** Opening Task data block **
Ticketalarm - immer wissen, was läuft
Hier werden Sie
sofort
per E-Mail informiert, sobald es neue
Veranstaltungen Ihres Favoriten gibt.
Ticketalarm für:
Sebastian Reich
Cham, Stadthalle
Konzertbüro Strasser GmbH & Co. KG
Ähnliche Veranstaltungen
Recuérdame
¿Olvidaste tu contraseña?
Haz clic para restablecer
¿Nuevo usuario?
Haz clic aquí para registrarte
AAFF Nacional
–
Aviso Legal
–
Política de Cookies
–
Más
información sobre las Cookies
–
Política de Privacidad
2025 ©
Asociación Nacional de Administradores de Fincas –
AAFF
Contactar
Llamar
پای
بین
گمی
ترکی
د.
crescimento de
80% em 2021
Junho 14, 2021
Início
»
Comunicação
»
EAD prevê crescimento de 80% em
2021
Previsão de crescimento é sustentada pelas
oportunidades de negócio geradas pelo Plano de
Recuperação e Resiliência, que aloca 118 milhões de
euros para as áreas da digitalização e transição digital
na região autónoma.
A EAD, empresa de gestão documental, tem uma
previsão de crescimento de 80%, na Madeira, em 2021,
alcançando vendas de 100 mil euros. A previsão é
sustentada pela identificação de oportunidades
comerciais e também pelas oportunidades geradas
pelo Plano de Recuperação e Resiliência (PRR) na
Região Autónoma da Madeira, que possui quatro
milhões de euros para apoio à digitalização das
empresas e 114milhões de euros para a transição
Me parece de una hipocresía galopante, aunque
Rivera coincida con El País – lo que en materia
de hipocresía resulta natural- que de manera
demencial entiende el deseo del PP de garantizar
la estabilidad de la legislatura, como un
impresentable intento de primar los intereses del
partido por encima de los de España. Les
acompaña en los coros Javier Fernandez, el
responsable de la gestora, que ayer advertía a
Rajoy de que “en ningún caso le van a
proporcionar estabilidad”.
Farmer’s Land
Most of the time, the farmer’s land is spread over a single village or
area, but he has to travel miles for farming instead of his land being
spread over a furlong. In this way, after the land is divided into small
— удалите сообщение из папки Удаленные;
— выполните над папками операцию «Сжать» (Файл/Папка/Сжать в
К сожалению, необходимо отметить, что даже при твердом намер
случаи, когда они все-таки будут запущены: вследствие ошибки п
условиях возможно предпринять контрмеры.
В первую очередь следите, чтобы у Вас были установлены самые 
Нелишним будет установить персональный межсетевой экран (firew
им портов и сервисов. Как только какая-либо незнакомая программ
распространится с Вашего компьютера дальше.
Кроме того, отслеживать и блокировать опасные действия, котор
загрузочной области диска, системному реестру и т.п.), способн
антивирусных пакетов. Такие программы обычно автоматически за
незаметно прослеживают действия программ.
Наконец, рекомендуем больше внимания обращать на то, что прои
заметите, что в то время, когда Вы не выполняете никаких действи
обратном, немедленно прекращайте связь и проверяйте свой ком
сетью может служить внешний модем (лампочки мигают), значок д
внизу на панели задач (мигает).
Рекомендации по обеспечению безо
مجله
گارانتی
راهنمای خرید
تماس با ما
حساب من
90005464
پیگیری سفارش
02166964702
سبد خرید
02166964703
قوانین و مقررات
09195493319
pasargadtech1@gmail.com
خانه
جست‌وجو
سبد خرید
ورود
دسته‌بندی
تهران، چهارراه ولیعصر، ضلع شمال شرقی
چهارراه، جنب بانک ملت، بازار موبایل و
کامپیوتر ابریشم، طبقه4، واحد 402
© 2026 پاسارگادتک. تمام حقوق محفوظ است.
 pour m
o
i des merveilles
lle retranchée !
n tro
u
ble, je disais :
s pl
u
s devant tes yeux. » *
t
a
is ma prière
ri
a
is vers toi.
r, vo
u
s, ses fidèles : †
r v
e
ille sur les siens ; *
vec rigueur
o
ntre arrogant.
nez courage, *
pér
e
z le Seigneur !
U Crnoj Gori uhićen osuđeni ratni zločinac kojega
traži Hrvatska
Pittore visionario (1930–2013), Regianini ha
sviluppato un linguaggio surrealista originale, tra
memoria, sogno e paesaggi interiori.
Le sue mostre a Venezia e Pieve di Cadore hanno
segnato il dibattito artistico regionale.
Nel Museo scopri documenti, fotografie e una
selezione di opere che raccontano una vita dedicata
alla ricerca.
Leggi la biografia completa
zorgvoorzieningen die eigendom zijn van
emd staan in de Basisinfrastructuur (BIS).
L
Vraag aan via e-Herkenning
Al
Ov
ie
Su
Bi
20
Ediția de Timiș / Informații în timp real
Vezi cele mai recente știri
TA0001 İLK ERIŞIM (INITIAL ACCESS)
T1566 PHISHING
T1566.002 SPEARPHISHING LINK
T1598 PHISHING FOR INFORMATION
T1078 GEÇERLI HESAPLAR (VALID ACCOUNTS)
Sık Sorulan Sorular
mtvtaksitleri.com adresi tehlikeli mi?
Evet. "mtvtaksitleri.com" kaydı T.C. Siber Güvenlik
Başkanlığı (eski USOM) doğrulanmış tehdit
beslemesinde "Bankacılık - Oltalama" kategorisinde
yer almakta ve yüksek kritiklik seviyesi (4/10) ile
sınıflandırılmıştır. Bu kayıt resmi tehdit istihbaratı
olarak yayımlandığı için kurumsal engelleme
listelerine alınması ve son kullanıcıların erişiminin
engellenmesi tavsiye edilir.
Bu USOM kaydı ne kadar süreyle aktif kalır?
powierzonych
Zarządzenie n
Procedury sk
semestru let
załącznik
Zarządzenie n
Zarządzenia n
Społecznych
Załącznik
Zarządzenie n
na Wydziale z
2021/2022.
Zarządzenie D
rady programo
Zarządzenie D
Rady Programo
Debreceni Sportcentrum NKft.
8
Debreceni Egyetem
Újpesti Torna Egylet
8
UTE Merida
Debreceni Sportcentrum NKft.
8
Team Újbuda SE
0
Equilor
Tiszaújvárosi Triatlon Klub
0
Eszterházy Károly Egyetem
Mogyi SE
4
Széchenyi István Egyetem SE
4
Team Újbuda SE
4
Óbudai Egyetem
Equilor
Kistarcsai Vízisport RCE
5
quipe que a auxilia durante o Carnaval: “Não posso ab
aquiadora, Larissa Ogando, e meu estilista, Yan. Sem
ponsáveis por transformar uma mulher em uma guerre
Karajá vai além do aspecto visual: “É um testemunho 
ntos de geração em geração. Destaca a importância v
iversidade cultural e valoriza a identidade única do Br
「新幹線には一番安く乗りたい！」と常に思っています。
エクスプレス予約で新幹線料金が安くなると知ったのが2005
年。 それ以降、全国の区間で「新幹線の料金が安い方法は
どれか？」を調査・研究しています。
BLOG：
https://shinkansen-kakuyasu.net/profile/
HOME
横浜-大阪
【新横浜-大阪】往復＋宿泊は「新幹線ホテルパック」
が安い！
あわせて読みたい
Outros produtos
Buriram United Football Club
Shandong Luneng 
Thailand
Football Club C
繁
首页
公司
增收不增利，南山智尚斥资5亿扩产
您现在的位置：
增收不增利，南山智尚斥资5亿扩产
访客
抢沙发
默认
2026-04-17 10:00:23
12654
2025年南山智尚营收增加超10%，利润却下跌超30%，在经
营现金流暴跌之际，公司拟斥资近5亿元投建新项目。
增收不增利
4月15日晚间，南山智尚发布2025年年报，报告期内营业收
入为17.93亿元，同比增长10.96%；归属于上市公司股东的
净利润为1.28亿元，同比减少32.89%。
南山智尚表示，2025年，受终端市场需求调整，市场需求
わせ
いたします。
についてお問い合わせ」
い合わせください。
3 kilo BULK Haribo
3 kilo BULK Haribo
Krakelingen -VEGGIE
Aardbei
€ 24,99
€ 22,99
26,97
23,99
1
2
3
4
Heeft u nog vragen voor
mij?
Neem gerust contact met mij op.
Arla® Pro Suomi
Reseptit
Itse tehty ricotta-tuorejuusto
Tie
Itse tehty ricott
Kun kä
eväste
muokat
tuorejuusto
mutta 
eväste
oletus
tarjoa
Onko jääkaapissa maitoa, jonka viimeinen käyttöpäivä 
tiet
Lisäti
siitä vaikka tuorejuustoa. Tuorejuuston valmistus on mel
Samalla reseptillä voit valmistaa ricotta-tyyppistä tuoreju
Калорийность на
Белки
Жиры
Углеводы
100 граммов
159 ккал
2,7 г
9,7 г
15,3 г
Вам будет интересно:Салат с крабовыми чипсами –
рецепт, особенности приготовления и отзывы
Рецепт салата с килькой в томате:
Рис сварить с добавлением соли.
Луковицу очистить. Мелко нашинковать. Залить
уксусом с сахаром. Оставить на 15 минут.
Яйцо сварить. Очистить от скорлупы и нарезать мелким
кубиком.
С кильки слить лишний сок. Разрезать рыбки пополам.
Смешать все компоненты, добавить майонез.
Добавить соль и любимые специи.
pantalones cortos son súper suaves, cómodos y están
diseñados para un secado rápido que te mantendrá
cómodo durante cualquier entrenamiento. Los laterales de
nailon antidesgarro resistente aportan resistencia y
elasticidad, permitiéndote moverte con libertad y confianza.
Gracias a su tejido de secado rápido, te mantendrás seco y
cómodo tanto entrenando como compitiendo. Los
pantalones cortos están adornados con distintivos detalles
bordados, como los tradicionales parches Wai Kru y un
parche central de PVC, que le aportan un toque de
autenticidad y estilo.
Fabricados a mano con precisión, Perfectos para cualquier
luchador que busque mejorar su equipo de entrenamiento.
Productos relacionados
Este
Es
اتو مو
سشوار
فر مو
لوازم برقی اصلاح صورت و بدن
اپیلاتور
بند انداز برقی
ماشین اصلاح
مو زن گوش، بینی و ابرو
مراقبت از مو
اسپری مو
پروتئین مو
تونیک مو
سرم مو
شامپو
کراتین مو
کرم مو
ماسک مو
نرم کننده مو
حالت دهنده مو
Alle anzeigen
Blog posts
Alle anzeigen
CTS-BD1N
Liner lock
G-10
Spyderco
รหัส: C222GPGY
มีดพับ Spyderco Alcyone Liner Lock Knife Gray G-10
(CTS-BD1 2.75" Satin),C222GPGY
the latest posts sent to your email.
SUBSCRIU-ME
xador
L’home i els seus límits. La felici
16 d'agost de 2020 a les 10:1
** Closing Task data block **
» **Directions for this task**:
Copy from the entries above each line in which the string "geradas" can be found.

» **Solution to this exercise**:
oportunidades de negócio geradas pelo Plano de
comerciais e também pelas oportunidades geradas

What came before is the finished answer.